President Andrzej Duda later announced that he would hold consultations separately with every parliamentary party leader on 24 and 25 October. On 24 October, leaders of the Civic Coalition, the Polish People's Party, Poland 2050, and The Left stated they are ready to form a government with Donald Tusk as their candidate for prime minister. However, Duda had a maximum of 30 days to call parliament into session, especially if he wanted the ruling Law and Justice party to try to build a government. Opposition parties had called on Duda to allow them to form a government as soon as possible and respect the will of the voters. Representatives of Duda stated that he would do so within the timeframe that the Constitution demands and allows.

On 6 November, Duda named Law and Justice's incumbent prime minister Mateusz Morawiecki as his prime ministerial nominee. This move was criticized by the opposition, as the United Right was 40 seats short of a majority and no other bloc had agreed to join them for coalition talks.

On 10 November, Civic Coalition, Poland 2050, Polish People's Party and New Left signed a coalition agreement with Tusk as their candidate for prime minister. The opposition parties wanted to sign the agreement before the Sejm's first sitting in order to show that they stood ready to govern. Morawiecki was required to secure the Sejm's confidence within two weeks of being sworn in. Under the Constitution, if Morawiecki failed to do so, the Sejm would then designate its own candidate for prime minister, and Duda would be required to appoint that candidate before 11 December. Most commentators expected Morawiecki to come up short of the support needed to govern, as no other party willing to go into coalition with PiS would give it enough support to command the confidence of the Sejm.
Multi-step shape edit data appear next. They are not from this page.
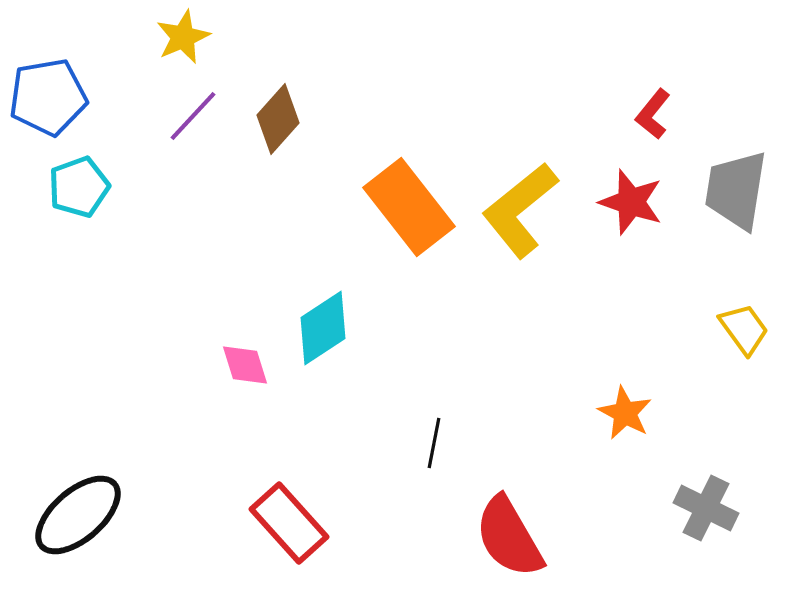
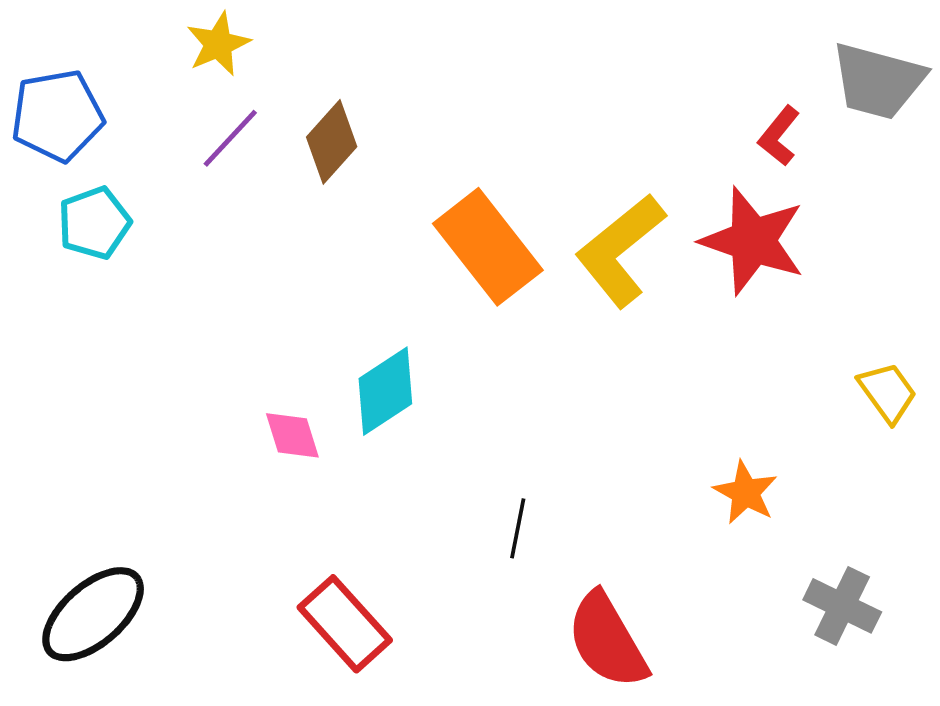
gray trapezoid: (736, 190) -> (878, 81), moved, turned -84
red star: (631, 202) -> (753, 241), size x1.4

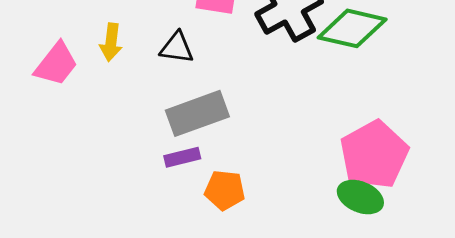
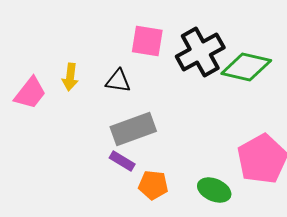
purple rectangle: (182, 157) -> (122, 161), turned 45
green ellipse: (360, 197) -> (214, 190), moved

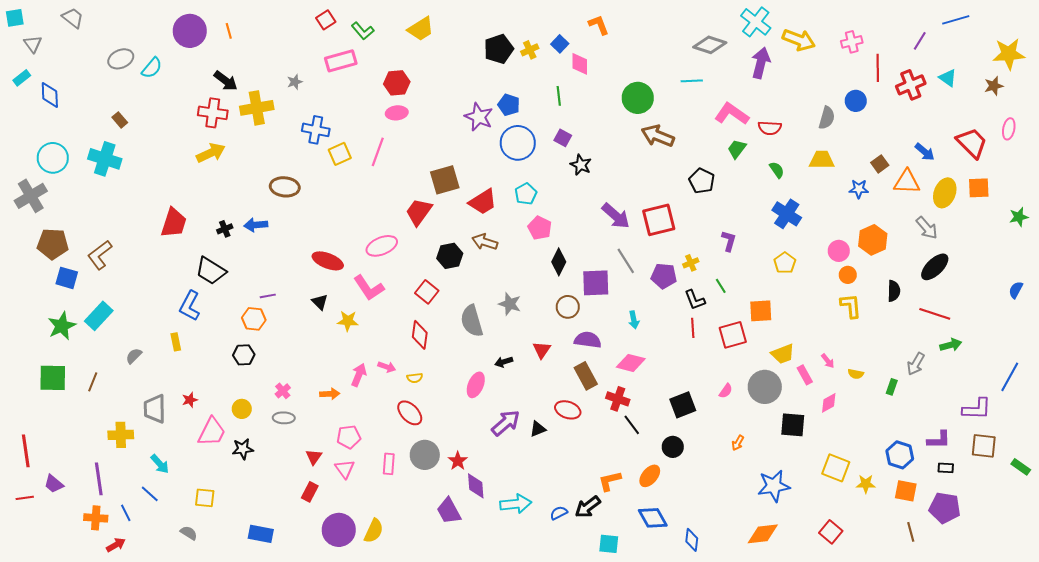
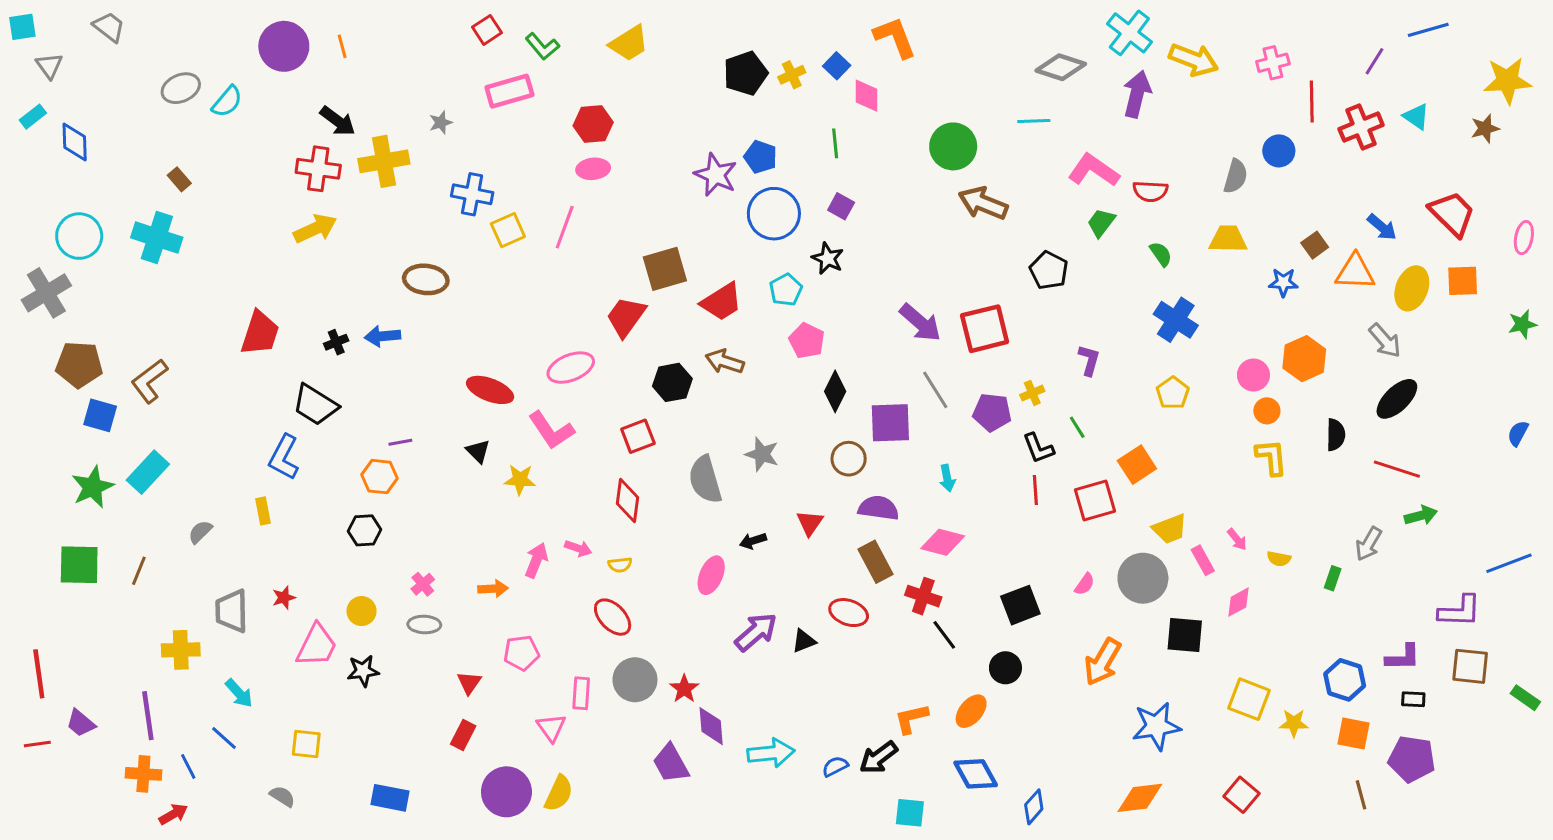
orange L-shape: (599, 25) -> (895, 37), size x1.4
pink ellipse: (1009, 129) -> (1524, 238), moved
black star: (581, 165) -> (828, 258), moved
red square: (427, 292) -> (638, 436), turned 30
orange square: (761, 311) -> (1137, 465), turned -30
blue line: (1010, 377) -> (1509, 563), turned 40
orange arrow: (738, 443) -> (1103, 662), size x2.0
pink triangle: (345, 469) -> (551, 728), moved
blue diamond: (692, 540) -> (1034, 807), turned 35

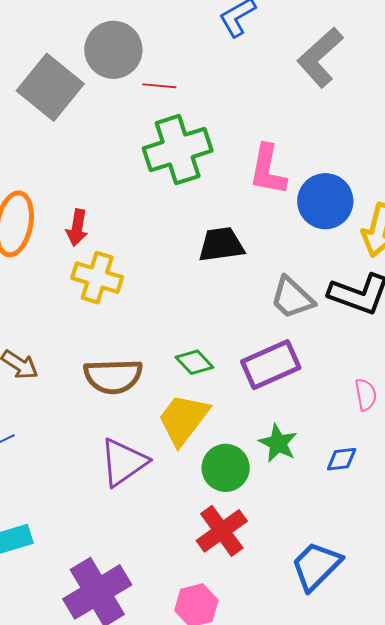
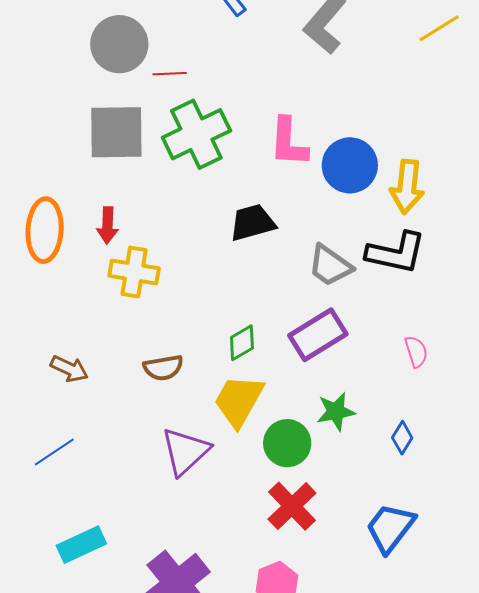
gray square: (50, 87) -> (116, 132), moved, turned -32
green diamond: (194, 362) -> (242, 343), turned -69
brown semicircle: (113, 376) -> (163, 368), size x0.7
green star: (278, 443) -> (336, 412), turned -30
blue diamond: (342, 459) -> (402, 438), moved, turned -44

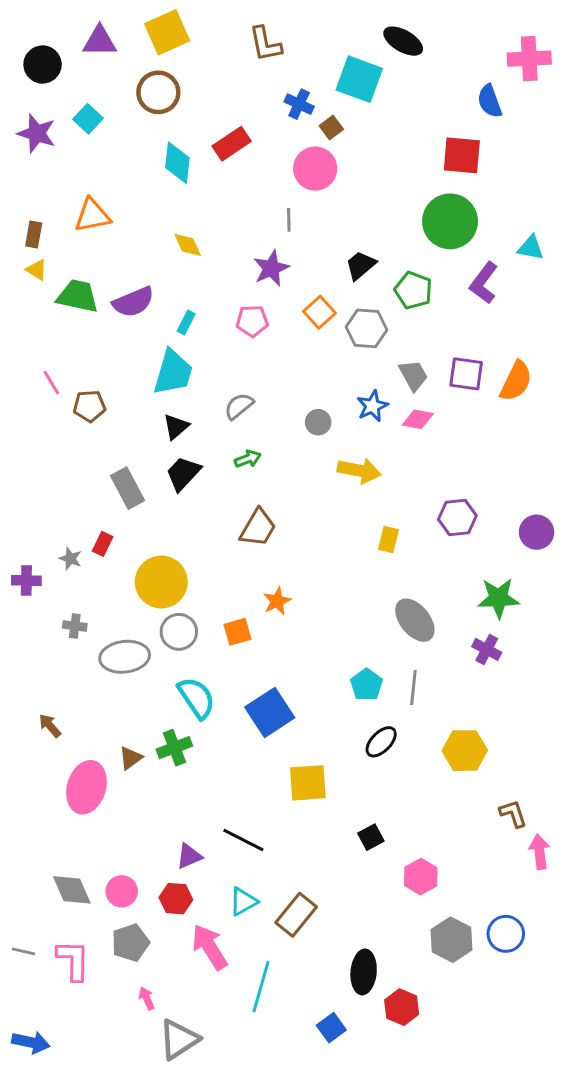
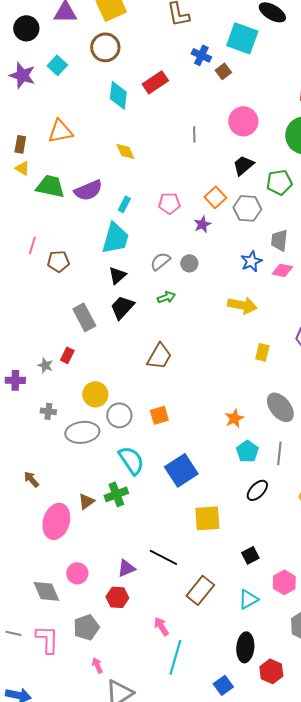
pink circle: (315, 169) -> (243, 121), moved
purple star: (271, 268) -> (202, 224), moved, size x0.7
green pentagon: (413, 290) -> (279, 182), turned -30
gray trapezoid: (413, 375) -> (279, 240), turned -145
pink line: (51, 383) -> (32, 245), turned 48
gray circle: (318, 422) -> (189, 263), moved
brown trapezoid: (258, 528) -> (159, 356), moved
yellow circle: (161, 582) -> (95, 394), moved, size x0.7
orange star: (277, 601) -> (234, 418), moved
pink circle: (122, 891) -> (77, 573), moved
cyan triangle: (243, 902) -> (248, 599), moved
brown rectangle: (296, 915) -> (200, 590), moved
pink arrow: (210, 947) -> (161, 626), moved, size x0.6

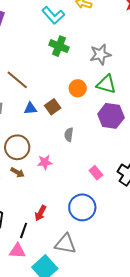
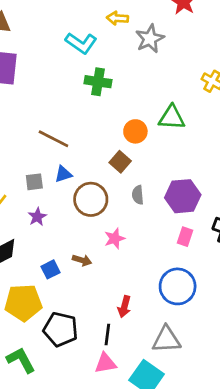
gray star: (100, 54) -> (150, 39), moved
brown square: (53, 107) -> (120, 162), moved
blue triangle: (30, 108) -> (63, 174), moved
purple hexagon: (111, 116) -> (183, 196), moved
brown circle: (17, 147) -> (91, 199), moved
pink rectangle: (96, 173) -> (185, 237), turned 72

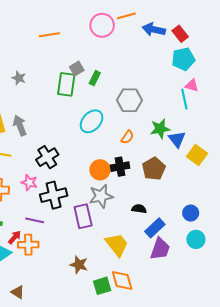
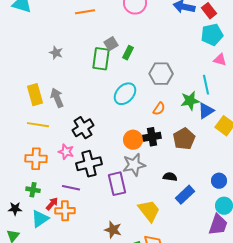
cyan line: (184, 99) -> (206, 85), moved
blue triangle: (177, 139) -> (206, 111), turned 36
purple trapezoid: (160, 249) -> (218, 225), moved

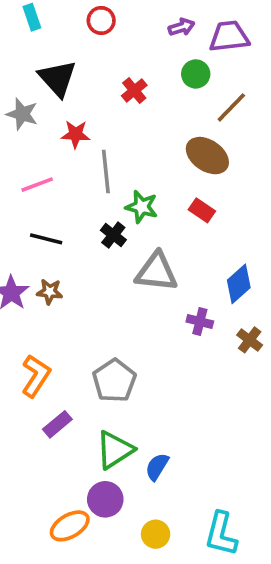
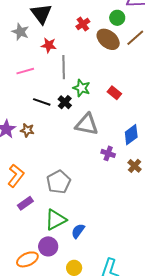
brown ellipse: (207, 156) -> (108, 39), moved
black line: (46, 239) -> (42, 102), moved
On 13 November, the newly elected Sejm held its first session. Szymon Hołownia, leader of Poland 2050, was elected Marshal of the Sejm, winning over the incumbent Elżbieta Witek of PiS. Later that day, on the first meeting of the Senate, former Marshal of the Sejm Małgorzata Kidawa-Błońska of Civic Coalition was elected Marshal of the Senate.

On 27 November, Mateusz Morawiecki was sworn in by President Duda for an unprecedented third term as Prime Minister. His cabinet had been mockingly dubbed the "Two Weeks Government" by Polish media due to its low likelihood of passing the confidence vote. Though the far-right Confederation Liberty and Independence had been suggested by commentators as a potential coalition partner, Krzysztof Bosak, leader of the Confederation component National Movement, told Politico Europe that "there is no chance" of Confederation supporting a PiS government. Even had Confederation supported PiS, the United Right would have still been well short of a majority in the Sejm. Former prime minister Leszek Miller joked that the Morawiecki government would not survive even as long as a house fly, saying on Twitter that "Morawiecki's government will not even have time to pupate, let alone lay eggs."

On 11 December, Morawiecki's caretaker cabinet lost a vote of confidence in the Sejm by 190 votes to 266. Later that day, the Sejm nominated Tusk for prime minister, who was subsequently confirmed by 248 votes in favour and 201 against. Tusk's cabinet was sworn in on 13 December.